When my aunt and uncle
embarked on a trip to Florence last year (after an absence of 40 years!), I
realized I have slightly skimped on travel tips here on Ciambellina or in some
cases not organized the posts with tips well so I am going to try to unite
everything here in one post. Everything you -- my friend, my Ciambellina
reader, my cousin, my uncle -- need to know in order to have a special trip to
Florence, Italy (where I still live in my heart). You can thank Aunt Maureen
and Uncle Pat!
Before I get to specific
tips and itineraries, let me mount my linguistic soap box: learn some
Italian before you go.
Not to be nice or
cosmopolitan, and not to improve the American image abroad (magari!).
But rather because: speaking Italian with an Italian is one of life's special pleasures.

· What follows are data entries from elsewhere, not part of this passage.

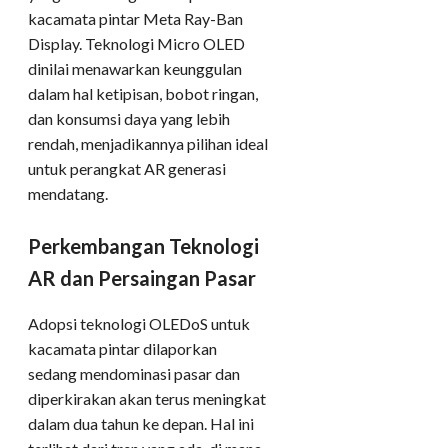
kacamata pintar Meta Ray-Ban
Display. Teknologi Micro OLED
dinilai menawarkan keunggulan
dalam hal ketipisan, bobot ringan,
dan konsumsi daya yang lebih
rendah, menjadikannya pilihan ideal
untuk perangkat AR generasi
mendatang.
Perkembangan Teknologi
AR dan Persaingan Pasar
Adopsi teknologi OLEDoS untuk
kacamata pintar dilaporkan
sedang mendominasi pasar dan
diperkirakan akan terus meningkat
dalam dua tahun ke depan. Hal ini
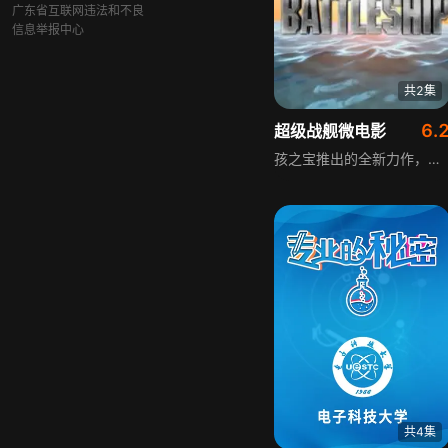
广东省互联网违法和不良
信息举报中心
共2集
6.
超级战舰微电影
孩之宝推出的全新力作，《超级战舰》KRE-O酷垒积木版微电影以外星人突袭地球为核心剧情，震撼开启冒险篇章。影片以积木特有的创意形式，展现紧张刺激的星际冲突，为观众带来充满趣味与冲击力的视觉体验。
共4集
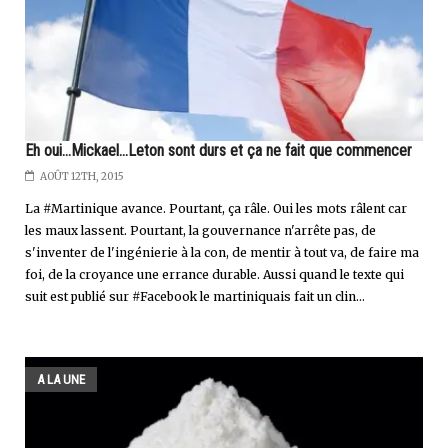
Eh oui...Mickael...Leton sont durs et ça ne fait que commencer
AOÛT 12TH, 2015
La #Martinique avance. Pourtant, ça râle. Oui les mots râlent car
les maux lassent. Pourtant, la gouvernance n'arrête pas, de
s'inventer de l'ingénierie à la con, de mentir à tout va, de faire ma
foi, de la croyance une errance durable. Aussi quand le texte qui
suit est publié sur #Facebook le martiniquais fait un clin...
A LA UNE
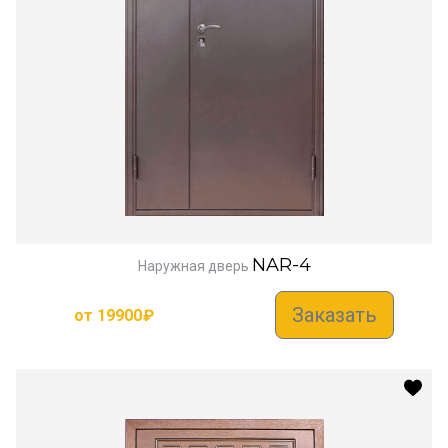
NAR-4
Наружная дверь
Заказать
от
19900
₽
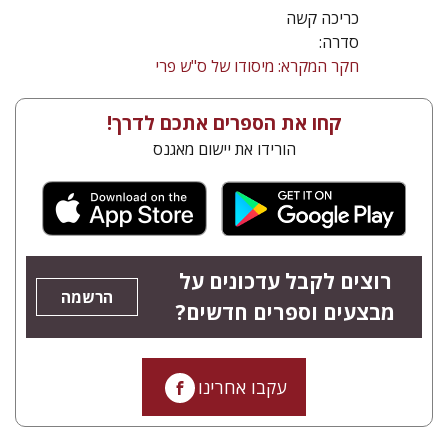
כריכה קשה
סדרה:
חקר המקרא: מיסודו של ס"ש פרי
קחו את הספרים אתכם לדרך!
הורידו את יישום מאגנס
רוצים לקבל עדכונים על
הרשמה
מבצעים וספרים חדשים?
עקבו אחרינו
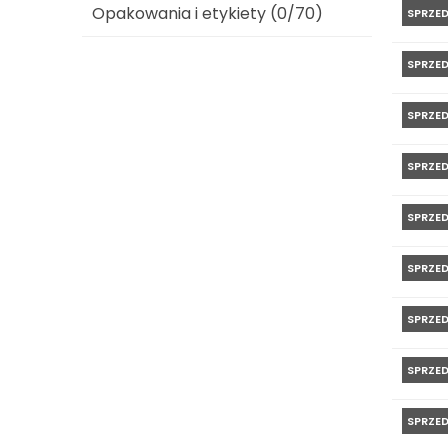
Opakowania i etykiety (0/70)
SPRZE
SPRZE
SPRZE
SPRZE
SPRZE
SPRZE
SPRZE
SPRZE
SPRZE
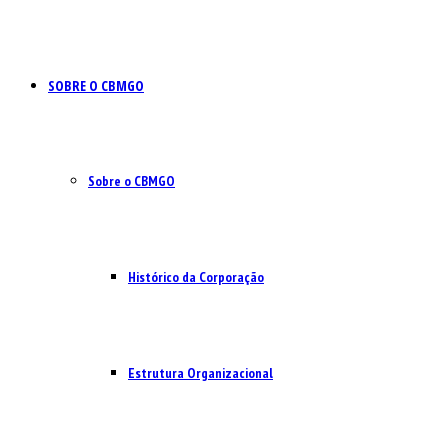
SOBRE O CBMGO
Sobre o CBMGO
Histórico da Corporação
Estrutura Organizacional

The other major bits of advice:
*Walk as much as possible
*Visit the main produce markets
*Have a ciambella (and bring a few back for me).
OK, sermon over.
Where to go
Assuming you will tick off
the major sites listed in your guide book or online (the Duomo, the Uffizi, l'Accademia, San Marco, Cappella Brancacci, etc.), I will move onto advice
about other attractions in Florence.
One of the main recommendations I want to make is:
Visit the Villa and Giardino Bardini. Most people visit
Boboli Gardens, which is quite lovely but I think the Bardini is even better.
The gardens are gorgeous [terraced in some parts] and the views stunning. When
I was in Florence last summer, our ticket somehow got us entry to both, though
I don't know how you would visit both in one day and see everything.
(Note, they are both on the other side of the river).
Also on the other side of the river: Forte Belvedere and Piazzale Michelangelo. I recommend walking to both, but have your walking shoes handy. Both sights are gorgeous, with views equally as gorgeous. There's likely some important historical note someone else could tell you about.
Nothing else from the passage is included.